PROBLEM — Repeat, exactly as they appear, the lines from the one with "Highlight stomach. (SVG masks)" through the last line of the entries below, but none of the pictures.

Source data

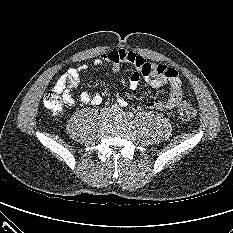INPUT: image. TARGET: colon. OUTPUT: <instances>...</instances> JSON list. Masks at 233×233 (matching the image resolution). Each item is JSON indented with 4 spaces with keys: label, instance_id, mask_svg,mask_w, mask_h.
I'll use <instances>...</instances> for the list:
<instances>
[{
    "label": "colon",
    "instance_id": "1",
    "mask_svg": "<svg viewBox=\"0 0 233 233\" xmlns=\"http://www.w3.org/2000/svg\"><path fill=\"white\" fill-rule=\"evenodd\" d=\"M61 92L53 88L49 90L43 99L44 106L54 114H59L64 108V99ZM177 116L181 121H190L195 116V108L189 102L183 101L177 108Z\"/></svg>",
    "mask_w": 233,
    "mask_h": 233
}]
</instances>
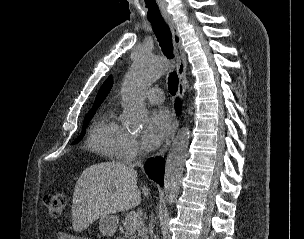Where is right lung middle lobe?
Masks as SVG:
<instances>
[{
  "instance_id": "right-lung-middle-lobe-1",
  "label": "right lung middle lobe",
  "mask_w": 304,
  "mask_h": 239,
  "mask_svg": "<svg viewBox=\"0 0 304 239\" xmlns=\"http://www.w3.org/2000/svg\"><path fill=\"white\" fill-rule=\"evenodd\" d=\"M98 107H93L89 112L88 114L85 116V119H84V124H83V130H82V133L81 135L78 137V139L73 142L72 144H75V143H78L84 136L85 134V128L87 127L89 121L91 120V118L93 117V115L95 114V111L97 110Z\"/></svg>"
}]
</instances>
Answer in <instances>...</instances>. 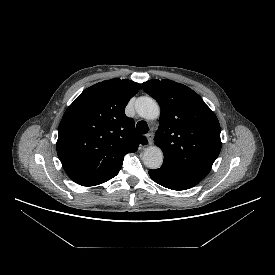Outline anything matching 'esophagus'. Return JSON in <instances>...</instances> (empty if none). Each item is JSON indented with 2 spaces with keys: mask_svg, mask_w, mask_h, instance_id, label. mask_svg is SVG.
Instances as JSON below:
<instances>
[{
  "mask_svg": "<svg viewBox=\"0 0 275 275\" xmlns=\"http://www.w3.org/2000/svg\"><path fill=\"white\" fill-rule=\"evenodd\" d=\"M146 138H147L148 144L151 145L153 143V133H148L146 135Z\"/></svg>",
  "mask_w": 275,
  "mask_h": 275,
  "instance_id": "34e87169",
  "label": "esophagus"
}]
</instances>
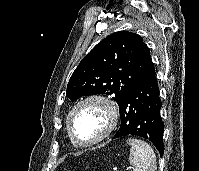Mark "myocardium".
Instances as JSON below:
<instances>
[{
  "mask_svg": "<svg viewBox=\"0 0 199 171\" xmlns=\"http://www.w3.org/2000/svg\"><path fill=\"white\" fill-rule=\"evenodd\" d=\"M86 104H96L100 106L106 113L107 116V126L105 130L95 139L87 142L80 141L74 134L73 129H72V117L75 114V112L82 106ZM119 120V109L116 105V103L103 95L99 94H91L87 95L81 99H79L75 104L72 106L70 111L67 114L66 118V127H67V132L68 135L71 139V141L80 146V147H88L95 145L101 141H103L105 138H107L115 129L117 123Z\"/></svg>",
  "mask_w": 199,
  "mask_h": 171,
  "instance_id": "obj_1",
  "label": "myocardium"
}]
</instances>
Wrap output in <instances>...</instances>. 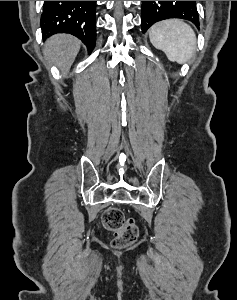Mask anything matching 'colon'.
Wrapping results in <instances>:
<instances>
[{
    "label": "colon",
    "instance_id": "5ec220e1",
    "mask_svg": "<svg viewBox=\"0 0 237 300\" xmlns=\"http://www.w3.org/2000/svg\"><path fill=\"white\" fill-rule=\"evenodd\" d=\"M104 227L113 232L112 245L121 249L134 244L138 238V228L133 219L125 218L123 212L117 207L106 209L102 216Z\"/></svg>",
    "mask_w": 237,
    "mask_h": 300
}]
</instances>
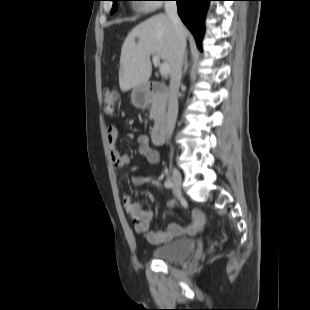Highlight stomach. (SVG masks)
Here are the masks:
<instances>
[{
	"instance_id": "0dacf381",
	"label": "stomach",
	"mask_w": 310,
	"mask_h": 310,
	"mask_svg": "<svg viewBox=\"0 0 310 310\" xmlns=\"http://www.w3.org/2000/svg\"><path fill=\"white\" fill-rule=\"evenodd\" d=\"M147 91L144 87H136L131 93V101L136 107H143L147 104Z\"/></svg>"
}]
</instances>
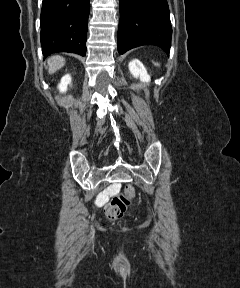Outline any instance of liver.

YOUR RESPONSE —
Highlight stomach. (SVG masks)
Here are the masks:
<instances>
[{
	"instance_id": "0dacf381",
	"label": "stomach",
	"mask_w": 310,
	"mask_h": 310,
	"mask_svg": "<svg viewBox=\"0 0 310 310\" xmlns=\"http://www.w3.org/2000/svg\"><path fill=\"white\" fill-rule=\"evenodd\" d=\"M147 91L144 87H136L131 93V101L136 107H143L147 104Z\"/></svg>"
}]
</instances>
Outline any instance of liver.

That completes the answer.